Skeptics would do well to heed the words of Rich Sutton’s famous “bitter lesson” essay, which argues that greater scale plus the application of general methods we already know is all that’s needed:
The biggest lesson that can be read from 70 years of AI research is that general methods that leverage computation are ultimately the most effective, and by a large margin. The ultimate reason for this is Moore's law, or rather its generalization of continued exponentially falling cost per unit of computation.
This series forms an introduction to some empirical facts about AI in the 2020s. It is intended to give a general audience grounding in some of the key trends and facts, as well as draw out some of the implications of AI scaling. The next post will look at data.
Nabeel S. Qureshi is a Visiting Scholar at Mercatus. His research focuses on the impacts of AI in the 21st century.
Hi,
I've done some research on the number of "human brain equivalents" ("HBEs") added per year, from an historical perspective, and extrapolated into the future. Here are the results:
https://markbahner.typepad.com/random_thoughts/2016/02/recalculating-worldwide-computing-power.html
There are some interesting results from that graph. I'll focus on the line based on a human brain being equal to 20 petaflops (20 quadrillion flops, or 20,000 teraflops). That's based on Ray Kurzweil's 2008 estimate that the human brain can perform about 20 quadrillion operations per second.

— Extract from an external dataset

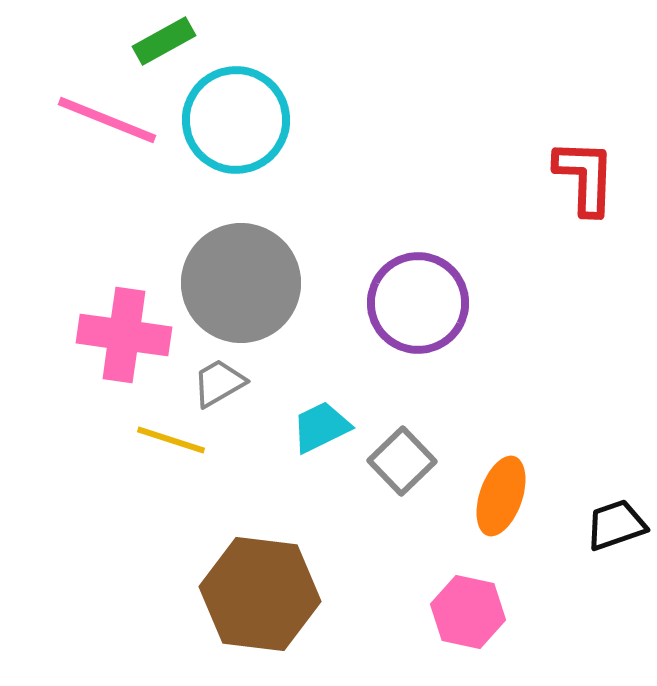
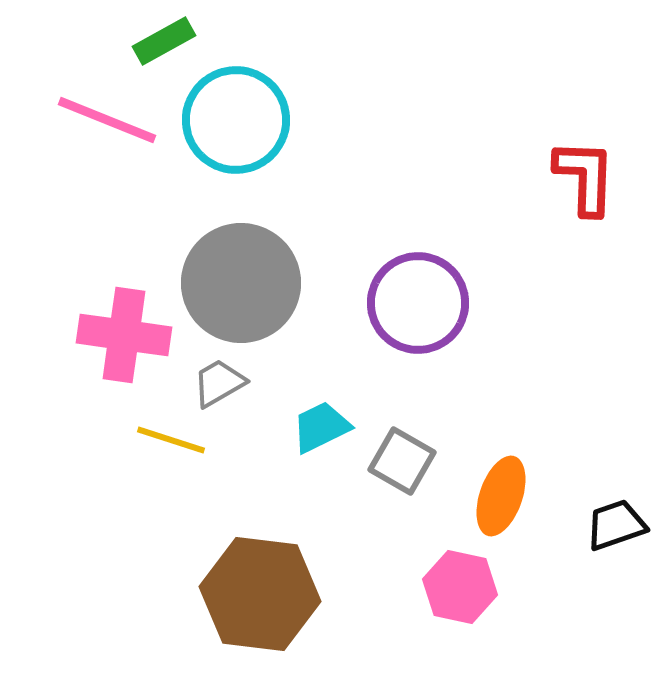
gray square: rotated 16 degrees counterclockwise
pink hexagon: moved 8 px left, 25 px up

If we look at that line on the graph, the number of HBEs was only *one* in 1993.(!) That is, in 1993, all the computing power in the world only added one human brain equivalent. And the number was only up to 1 million HBEs added in 2015. Still tremendously small, compared to a global population growth of approximately 87 million that year.
However, by 2026, the number is more like 1 billion (with a "b") human brain equivalents added. And by 2037, it's more like 1 trillion (with a "t"!) human brain equivalents added.
Bottom line from that analysis: expect changes in the next 5 to 15 years to be spectacular. Nothing in human history will compare.
Is it a coherent position to expect AGI in a couple of years and to say that we can and should do nothing to delay it? The implications of AGI aren't well understood, and it will be an extremely powerful technology. If we think we only have a year or two, then the case for stretching out the timeline seems stronger rather than weaker. An extra year to figure out the consequences and prepare for them seems very valuable. Even if chips and open source continue to improve, the overall rate of improvement will be lower if we restrict the largest training runs. Otherwise, the size of the model would presumably be a multiplier on the rate of improvement from other sources, everything else being equal. I'm not necessarily a pause proponent, but the more we think AGI is imminent, the more a pause makes sense, even if only partially effective.